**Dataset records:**
--------------------

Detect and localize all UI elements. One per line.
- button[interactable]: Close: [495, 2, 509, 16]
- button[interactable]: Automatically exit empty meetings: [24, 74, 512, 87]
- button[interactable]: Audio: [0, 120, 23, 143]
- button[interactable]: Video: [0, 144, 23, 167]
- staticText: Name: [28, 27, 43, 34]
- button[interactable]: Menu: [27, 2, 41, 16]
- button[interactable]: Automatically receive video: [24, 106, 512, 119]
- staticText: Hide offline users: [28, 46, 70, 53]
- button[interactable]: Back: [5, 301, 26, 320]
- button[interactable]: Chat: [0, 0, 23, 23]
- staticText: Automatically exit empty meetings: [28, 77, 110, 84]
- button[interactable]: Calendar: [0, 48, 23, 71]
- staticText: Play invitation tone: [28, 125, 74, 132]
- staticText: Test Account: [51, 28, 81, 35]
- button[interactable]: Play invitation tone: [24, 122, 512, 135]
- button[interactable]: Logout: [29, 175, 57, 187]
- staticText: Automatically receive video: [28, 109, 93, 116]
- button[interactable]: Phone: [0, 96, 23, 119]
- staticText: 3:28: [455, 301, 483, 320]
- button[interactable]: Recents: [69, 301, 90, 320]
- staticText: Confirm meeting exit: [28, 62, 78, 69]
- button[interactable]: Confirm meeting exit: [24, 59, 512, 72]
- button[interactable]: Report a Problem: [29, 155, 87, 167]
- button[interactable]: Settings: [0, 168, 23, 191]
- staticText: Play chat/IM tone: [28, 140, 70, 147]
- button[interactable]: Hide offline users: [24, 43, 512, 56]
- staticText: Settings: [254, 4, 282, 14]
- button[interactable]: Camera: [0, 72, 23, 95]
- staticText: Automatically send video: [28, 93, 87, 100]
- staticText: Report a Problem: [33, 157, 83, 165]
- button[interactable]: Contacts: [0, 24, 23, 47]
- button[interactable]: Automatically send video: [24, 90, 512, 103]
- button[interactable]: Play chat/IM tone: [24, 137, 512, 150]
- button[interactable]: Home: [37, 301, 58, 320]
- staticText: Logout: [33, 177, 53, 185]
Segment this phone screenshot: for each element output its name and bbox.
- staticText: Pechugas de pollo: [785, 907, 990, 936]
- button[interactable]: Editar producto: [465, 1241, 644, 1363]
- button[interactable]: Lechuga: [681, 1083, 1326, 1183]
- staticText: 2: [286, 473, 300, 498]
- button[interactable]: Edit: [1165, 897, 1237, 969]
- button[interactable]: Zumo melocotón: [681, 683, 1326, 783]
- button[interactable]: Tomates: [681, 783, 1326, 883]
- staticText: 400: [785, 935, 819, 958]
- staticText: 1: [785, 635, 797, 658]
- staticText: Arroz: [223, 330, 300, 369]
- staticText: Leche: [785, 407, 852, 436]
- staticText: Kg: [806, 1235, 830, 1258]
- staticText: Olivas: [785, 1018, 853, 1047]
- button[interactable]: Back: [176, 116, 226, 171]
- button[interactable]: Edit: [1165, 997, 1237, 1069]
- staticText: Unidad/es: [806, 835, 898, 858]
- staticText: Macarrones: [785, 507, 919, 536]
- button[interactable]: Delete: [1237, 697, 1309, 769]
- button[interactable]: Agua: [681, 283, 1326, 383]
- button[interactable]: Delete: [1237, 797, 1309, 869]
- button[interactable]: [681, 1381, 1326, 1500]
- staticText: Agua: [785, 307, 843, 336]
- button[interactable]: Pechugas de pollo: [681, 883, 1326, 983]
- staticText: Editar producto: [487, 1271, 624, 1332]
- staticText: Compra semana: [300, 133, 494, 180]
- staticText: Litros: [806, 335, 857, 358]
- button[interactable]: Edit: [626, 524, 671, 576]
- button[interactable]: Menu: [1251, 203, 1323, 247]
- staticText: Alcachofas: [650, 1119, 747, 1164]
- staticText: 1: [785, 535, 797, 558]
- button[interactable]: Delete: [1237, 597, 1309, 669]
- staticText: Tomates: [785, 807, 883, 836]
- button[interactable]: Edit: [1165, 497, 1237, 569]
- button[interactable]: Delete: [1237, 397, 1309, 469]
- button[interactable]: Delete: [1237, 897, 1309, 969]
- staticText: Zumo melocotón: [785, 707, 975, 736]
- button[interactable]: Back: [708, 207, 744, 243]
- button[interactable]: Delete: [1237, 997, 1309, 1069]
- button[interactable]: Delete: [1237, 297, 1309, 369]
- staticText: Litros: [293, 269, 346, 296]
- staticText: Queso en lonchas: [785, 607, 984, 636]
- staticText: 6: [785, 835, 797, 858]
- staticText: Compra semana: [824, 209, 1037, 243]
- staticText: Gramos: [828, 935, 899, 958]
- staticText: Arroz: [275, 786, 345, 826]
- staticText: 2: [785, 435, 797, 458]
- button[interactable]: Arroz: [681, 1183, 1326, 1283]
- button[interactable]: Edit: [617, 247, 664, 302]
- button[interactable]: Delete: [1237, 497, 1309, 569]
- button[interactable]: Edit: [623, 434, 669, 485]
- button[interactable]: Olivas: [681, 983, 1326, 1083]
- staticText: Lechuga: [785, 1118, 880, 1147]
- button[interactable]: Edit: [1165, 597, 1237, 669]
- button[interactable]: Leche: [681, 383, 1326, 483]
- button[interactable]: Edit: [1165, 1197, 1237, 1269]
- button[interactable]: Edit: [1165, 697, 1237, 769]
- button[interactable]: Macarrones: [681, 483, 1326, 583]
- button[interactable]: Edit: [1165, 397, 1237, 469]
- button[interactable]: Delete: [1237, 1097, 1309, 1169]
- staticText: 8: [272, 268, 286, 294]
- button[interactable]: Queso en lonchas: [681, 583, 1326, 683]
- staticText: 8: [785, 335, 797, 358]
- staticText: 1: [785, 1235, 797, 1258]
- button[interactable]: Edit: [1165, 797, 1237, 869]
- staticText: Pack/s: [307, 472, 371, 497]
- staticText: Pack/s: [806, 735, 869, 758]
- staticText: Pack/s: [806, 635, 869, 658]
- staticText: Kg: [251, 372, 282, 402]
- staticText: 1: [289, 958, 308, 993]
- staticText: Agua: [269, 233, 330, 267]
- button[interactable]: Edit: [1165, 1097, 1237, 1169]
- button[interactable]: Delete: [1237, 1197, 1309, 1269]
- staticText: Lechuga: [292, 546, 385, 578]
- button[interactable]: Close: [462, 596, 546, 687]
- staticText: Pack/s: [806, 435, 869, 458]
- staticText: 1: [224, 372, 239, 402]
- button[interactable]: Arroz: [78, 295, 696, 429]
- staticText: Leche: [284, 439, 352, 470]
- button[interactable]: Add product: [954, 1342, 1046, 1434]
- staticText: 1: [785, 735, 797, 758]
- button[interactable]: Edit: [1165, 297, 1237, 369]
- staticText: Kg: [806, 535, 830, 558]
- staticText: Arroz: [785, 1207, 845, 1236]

--------------------

**WHAT YOU WILL DO:** If a line of the entries contains "Tomates", it counts; say how many such lines there are and give only the number.

**EXERCISE RESPONSE:** 2